PROBLEM DESCRIPTION:
From first line to last, output the records below exactly.

[Saved entries]
################
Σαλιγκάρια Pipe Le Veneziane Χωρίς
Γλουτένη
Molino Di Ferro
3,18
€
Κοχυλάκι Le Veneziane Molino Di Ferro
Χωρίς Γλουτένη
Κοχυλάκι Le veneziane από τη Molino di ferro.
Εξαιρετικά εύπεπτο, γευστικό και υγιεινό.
################
TASK OUTPUT:
Σαλιγκάρια Pipe Le Veneziane Χωρίς
Γλουτένη
Molino Di Ferro
3,18
€
Κοχυλάκι Le Veneziane Molino Di Ferro
Χωρίς Γλουτένη
Κοχυλάκι Le veneziane από τη Molino di ferro.
Εξαιρετικά εύπεπτο, γευστικό και υγιεινό.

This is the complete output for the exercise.